PROMPT:
Retype, with no pictures, each line from the one that holds "خطى إلى المحتوى" through the last line of the entries below, both included.
- - -
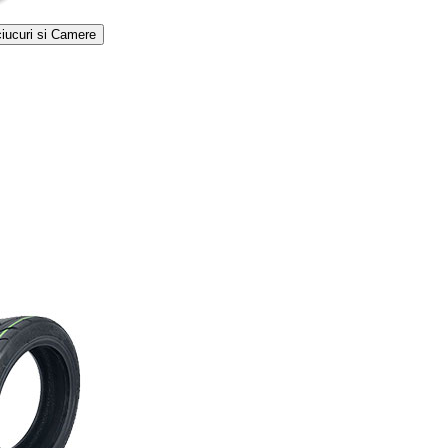
iucuri si Camere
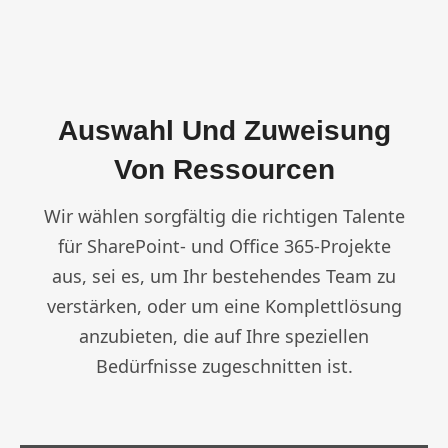
Auswahl Und Zuweisung
Von Ressourcen
Wir wählen sorgfältig die richtigen Talente
für SharePoint- und Office 365-Projekte
aus, sei es, um Ihr bestehendes Team zu
verstärken, oder um eine Komplettlösung
anzubieten, die auf Ihre speziellen
Bedürfnisse zugeschnitten ist.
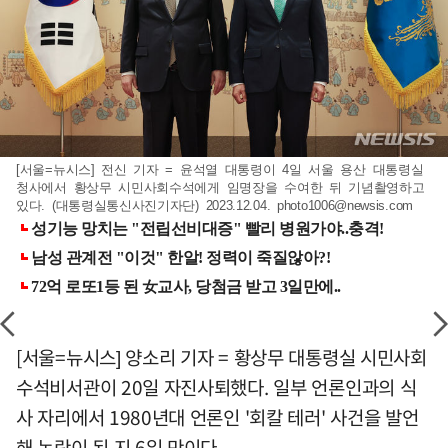
[서울=뉴시스] 전신 기자 = 윤석열 대통령이 4일 서울 용산 대통령실
청사에서 황상무 시민사회수석에게 임명장을 수여한 뒤 기념촬영하고
있다. (대통령실통신사진기자단) 2023.12.04.
photo1006@newsis.com
[서울=뉴시스] 양소리 기자 = 황상무 대통령실 시민사회
수석비서관이 20일 자진사퇴했다. 일부 언론인과의 식
사 자리에서 1980년대 언론인 '회칼 테러' 사건을 발언
해 논란이 된 지 6일 만이다.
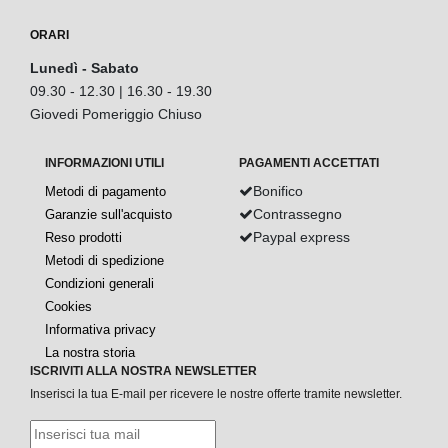
ORARI
Lunedì - Sabato
09.30 - 12.30 | 16.30 - 19.30
Giovedi Pomeriggio Chiuso
INFORMAZIONI UTILI
PAGAMENTI ACCETTATI
Bonifico
Metodi di pagamento
Contrassegno
Garanzie sull'acquisto
Paypal express
Reso prodotti
Metodi di spedizione
Condizioni generali
Cookies
Informativa privacy
La nostra storia
ISCRIVITI ALLA NOSTRA NEWSLETTER
Inserisci la tua E-mail per ricevere le nostre offerte tramite newsletter.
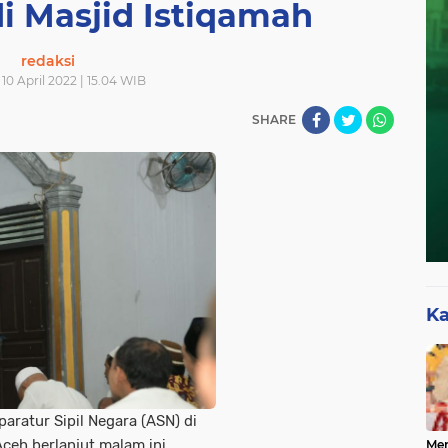
i Masjid Istiqamah
redaksi
10 April 2022 | 15.04 WIB
SHARE
Ka
aratur Sipil Negara (ASN) di
ceh berlanjut malam ini.
Mer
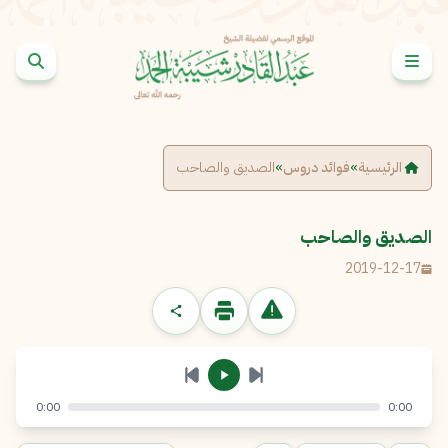
خطى إلى المحتوى
الإبلاغ عن مشكلة
الاسم الكامل
*
الرئيسية
»
فوائد دروس
»
الصديق والصاحب
البريد الإلكتروني
*
نسخ
الصديق والصاحب
2019-12-17
الرسالة
*
0:00
0:00
إرسال
إلغاء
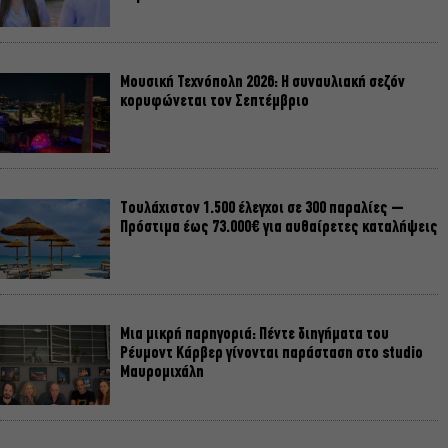
Μουσική Τεχνόπολη 2026: Η συναυλιακή σεζόν
κορυφώνεται τον Σεπτέμβριο
Τουλάχιστον 1.500 έλεγχοι σε 300 παραλίες –
Πρόστιμα έως 73.000€ για αυθαίρετες καταλήψεις
Μια μικρή παρηγοριά: Πέντε διηγήματα του
Ρέυμοντ Κάρβερ γίνονται παράσταση στο studio
Μαυρομιχάλη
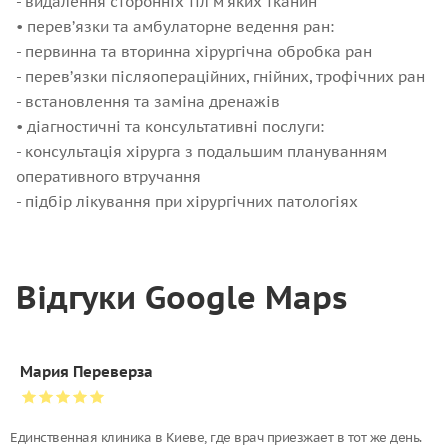
- видалення сторонніх тіл м’яких тканин
• перев’язки та амбулаторне ведення ран:
- первинна та вторинна хірургічна обробка ран
- перев’язки післяопераційних, гнійних, трофічних ран
- встановлення та заміна дренажів
• діагностичні та консультативні послуги:
- консультація хірурга з подальшим плануванням
оперативного втручання
- підбір лікування при хірургічних патологіях
Відгуки Google Maps
Мария Переверза
Единственная клиника в Киеве, где врач приезжает в тот же день.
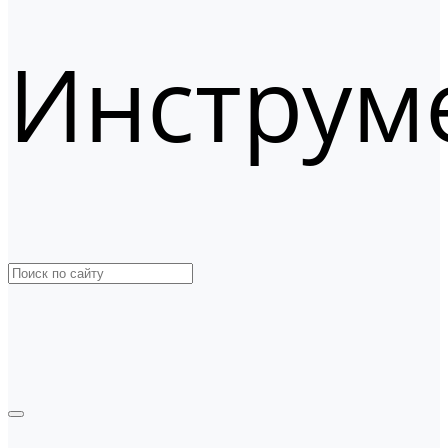
Инструм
- - -
SOLUTION TO THE PROBLEM:
خطى إلى المحتوى
الإبلاغ عن مشكلة
الاسم الكامل
*
الرئيسية
»
فوائد دروس
»
الصديق والصاحب
البريد الإلكتروني
*
نسخ
الصديق والصاحب
2019-12-17
الرسالة
*
0:00
0:00
إرسال
إلغاء
Μουσική Τεχνόπολη 2026: Η συναυλιακή σεζόν
κορυφώνεται τον Σεπτέμβριο
Τουλάχιστον 1.500 έλεγχοι σε 300 παραλίες –
Πρόστιμα έως 73.000€ για αυθαίρετες καταλήψεις
Μια μικρή παρηγοριά: Πέντε διηγήματα του
Ρέυμοντ Κάρβερ γίνονται παράσταση στο studio
Μαυρομιχάλη
- видалення сторонніх тіл м’яких тканин
• перев’язки та амбулаторне ведення ран:
- первинна та вторинна хірургічна обробка ран
- перев’язки післяопераційних, гнійних, трофічних ран
- встановлення та заміна дренажів
• діагностичні та консультативні послуги:
- консультація хірурга з подальшим плануванням
оперативного втручання
- підбір лікування при хірургічних патологіях
Відгуки Google Maps
Мария Переверза
Единственная клиника в Киеве, где врач приезжает в тот же день.
Инструм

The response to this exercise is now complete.